NOTICE
This repository has been archived and is being maintained under a new name and organization scope. Please head over to fkde/aspx for the newest version.
This is a dummy application which can run PHP applications inside a stable docker environment. Both processes (PHP and Nginx) are supervised which also is the first process (PID 1). The size of the base image currently is ~89 MB.
- supervisor
- curl
- php81-fpm
- php81-json
- php81-ldap
- php81-curl
- php81-pdo
- php81-pdo_mysql
- php81-pdo_sqlite
- php81-simplexml
- php81-dom
- php81-ctype
- php81-tokenizer
- php81-xml
- php81-xmlwriter
- php81-session
- php81-pecl-xdebug
- composer
- nginx
- make
- docker
- docker-compose
- openssl
First, copy the File .env.dist
into the same directory but name it .env
.
Open the newly created dotenv file and adjust the containing environment variables
to your needs.
Example:
PROJECT_NAME=my-fancy-project-name
Afterwards, execute the following command in your shell.

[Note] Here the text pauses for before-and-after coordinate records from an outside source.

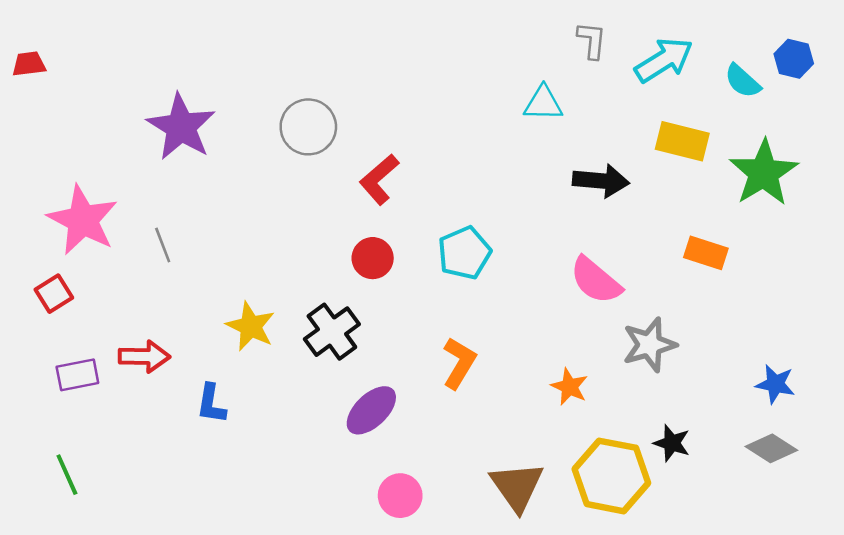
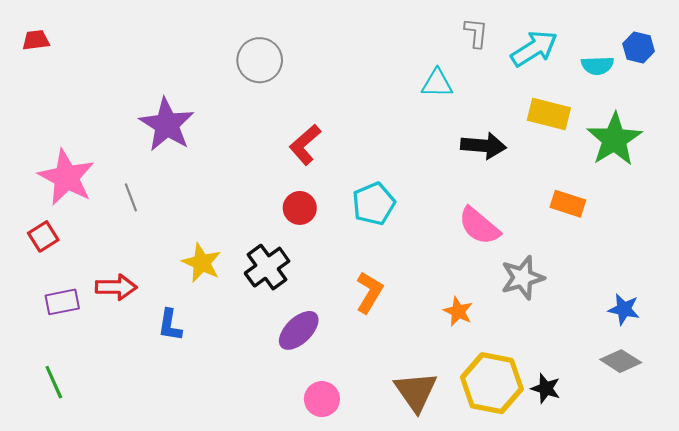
red trapezoid: (29, 64) -> (36, 40), moved
cyan semicircle: (743, 81) -> (597, 65), turned -44
purple star: (181, 127) -> (167, 125), moved
gray circle: (308, 127) -> (260, 60), moved
black star: (672, 443) -> (546, 388), moved

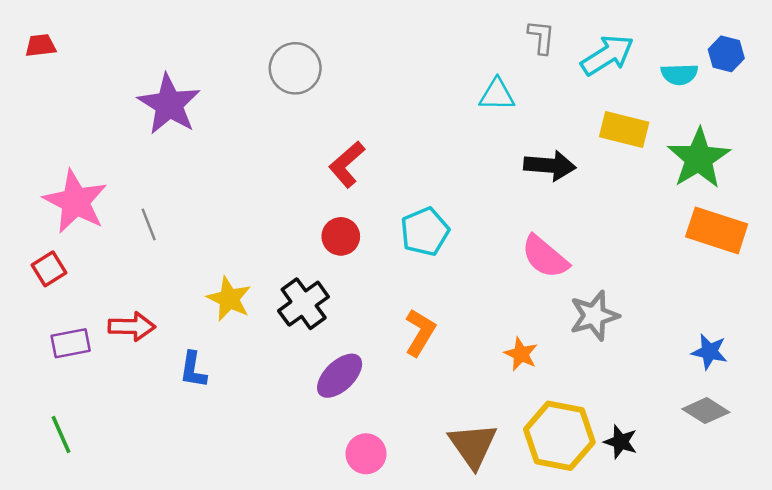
purple star: (167, 125) -> (169, 104), moved
orange rectangle: (568, 204) -> (717, 230), moved, size x1.5

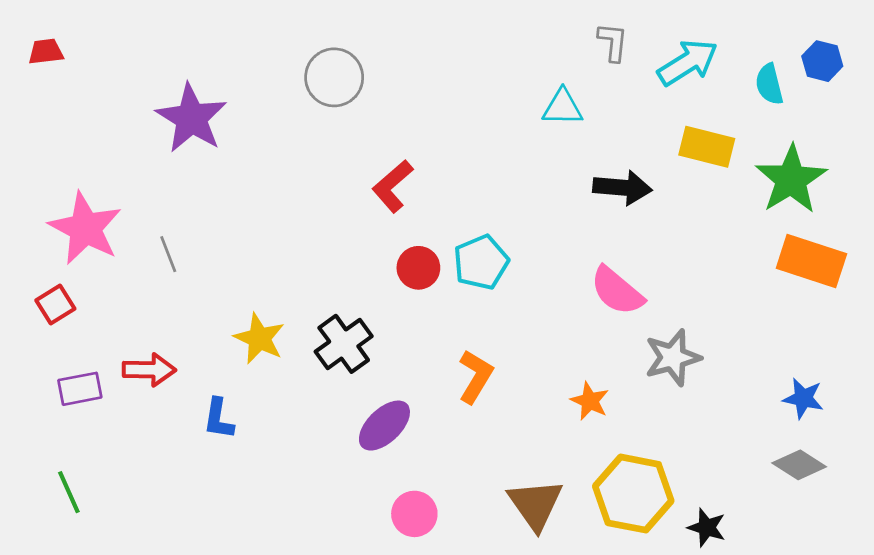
cyan semicircle: (679, 74) -> (769, 84), turned 78
red circle: (341, 236) -> (418, 268), moved
black star: (621, 442) -> (707, 527), moved

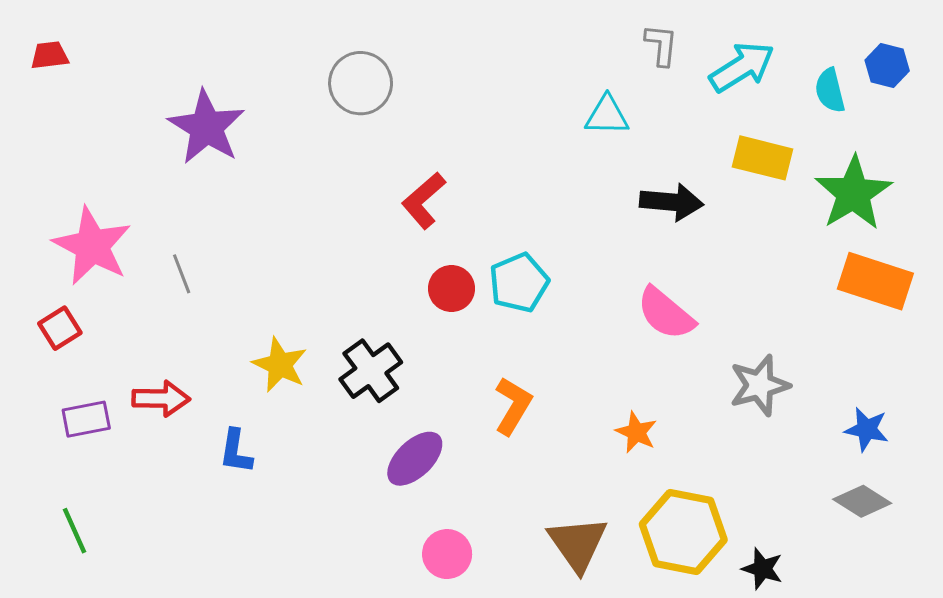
gray star: (673, 358) -> (760, 385), moved

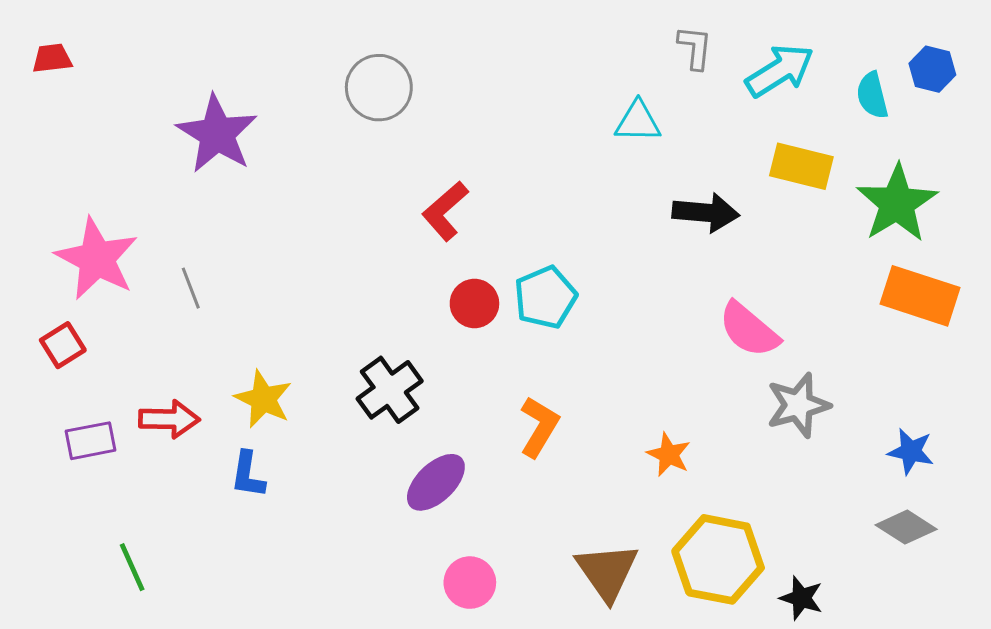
pink semicircle: (666, 313) -> (749, 330), moved
yellow star: (280, 365) -> (263, 399), moved
green line: (74, 531) -> (132, 567), moved

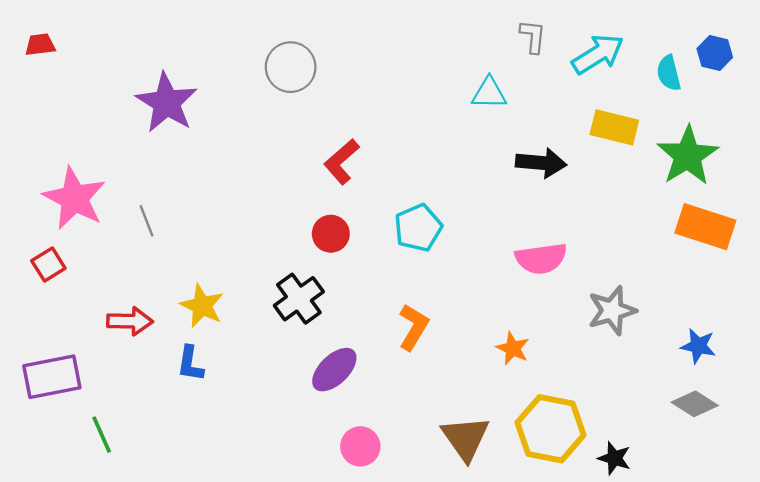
red circle: (474, 303) -> (331, 234), moved
pink semicircle: (749, 330) -> (541, 259), moved, turned -48
purple rectangle: (91, 441) -> (52, 377), moved, size x1.5

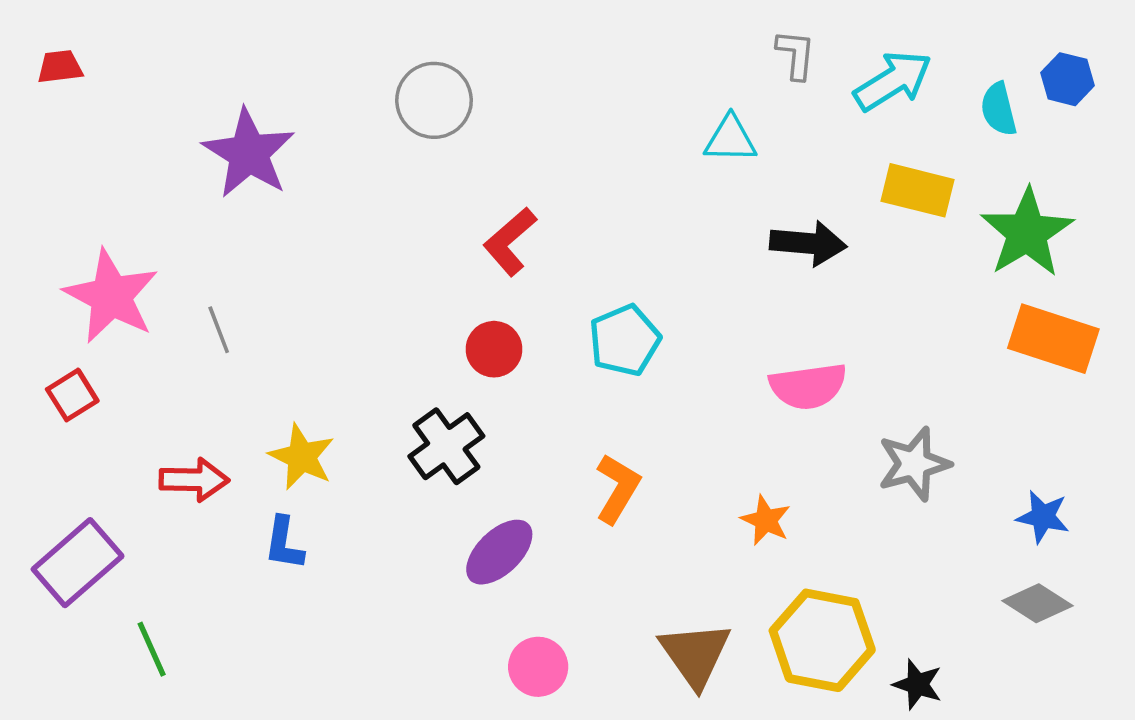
purple rectangle: (52, 377) -> (78, 563), turned -30

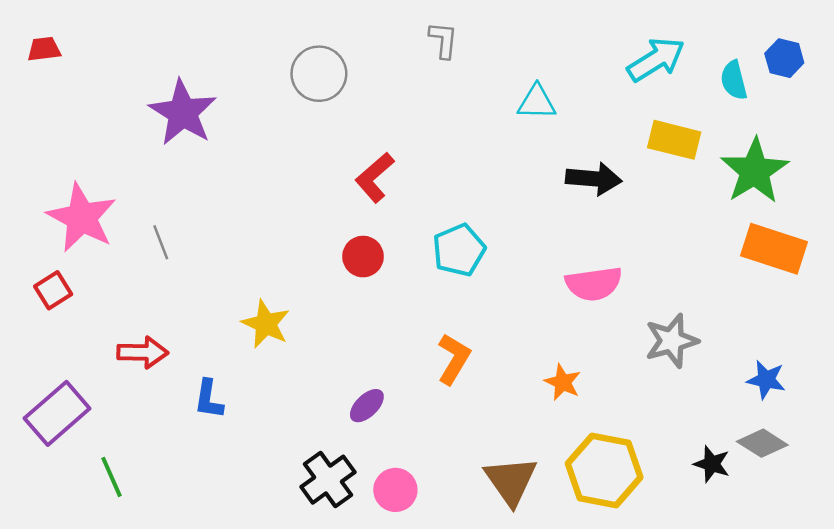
gray L-shape: (796, 54) -> (443, 40), moved
black cross: (446, 446) -> (328, 480), moved
yellow star: (302, 457) -> (266, 324), moved
purple ellipse: (499, 552) -> (367, 406), size x0.7
black star: (918, 684) -> (712, 464), moved

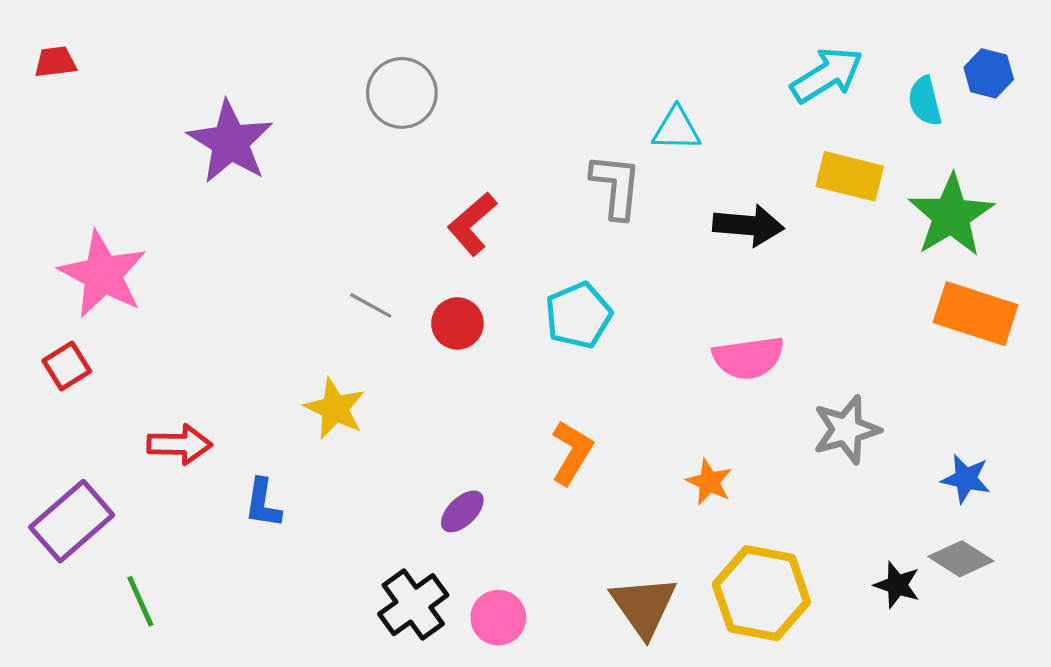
gray L-shape: (443, 40) -> (616, 186), moved, size x1.4
gray line: (161, 242) -> (371, 305), moved, turned -40

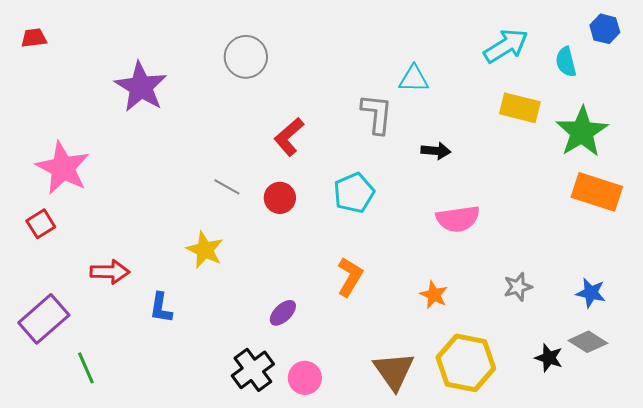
blue hexagon: (989, 73) -> (605, 29), moved
black arrow: (748, 225) -> (436, 151), moved, size x0.7
gray star: (846, 430) -> (518, 287), moved, size x0.7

./docker-php-nginx $> make first-install
Place your code inside the app
folder. Everything in there is
getting mounted into the container. The Webserver is pointing to a
file named index.php
in the public
folder. The absolute
path within the container is /var/www/public
.
You can use the existing bootstrap.php
to start with your application.
Usually you'll create a src
folder beside the public
and vendor
folder.
The src
folder is where your application logic lives.

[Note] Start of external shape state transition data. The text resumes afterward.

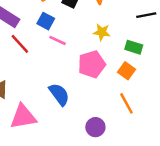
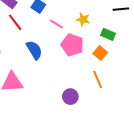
pink line: (58, 40) -> (57, 24), moved
pink pentagon: (92, 64) -> (72, 45), turned 30
blue semicircle: (59, 94) -> (34, 50), moved

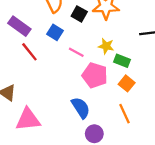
green rectangle: (108, 34) -> (122, 61), moved
blue semicircle: (34, 50) -> (81, 108), moved

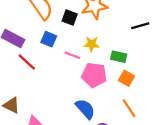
yellow star: (106, 46) -> (92, 44), moved

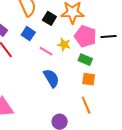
pink pentagon: (94, 75) -> (85, 36), moved
orange square: (127, 78) -> (89, 79), turned -32
blue semicircle: (85, 109) -> (51, 78), moved

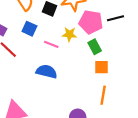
green rectangle: (85, 60) -> (95, 47), turned 48
blue semicircle: (51, 78) -> (46, 72), moved, turned -36
orange line: (86, 105) -> (103, 95), turned 42

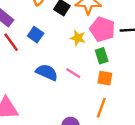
blue square: (29, 29) -> (36, 35), moved
pink line: (51, 44) -> (73, 73), moved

You can also safely include assets like JavaScript or Stylesheets in an absolute way, like /css/main.css
as
the mentioned public
folder is the server root directory.
./docker-php-nginx $> make ssh
If you need to execute your own commands within the container, you can use the provided
shell script in the bin
directory. It also respects the user permissions as it's
running with the www
user. You don't have to fight with scrambled permissions
on your host machine anymore.
Example:
./docker-php-nginx $> ./bin/run.sh "composer install"
You can execute the following command to enable Xdebug:
./docker-php-nginx $> make xdebug-on
If you need to disable it you can use:
./docker-php-nginx $> make xdebug-off
Note | The Xdebug service is listening on Port 9003, please respect that in your configuration.
In some cases you have to rebuild your image and container, especially if you're adding
files within the rootfs
directory. Most of the time you have to delete the whole setup
and rebuild it to prevent the docker layer cache from kicking in. Because of the way the
image is build in this repository, Docker is able to detect changes in the source of every layer.
This means you can safely just run make install
again and rely on getting your
expected changes into the container. The cache is still active though.
Call localhost in your favorite Browser. You probably have to accept the custom certificate warning.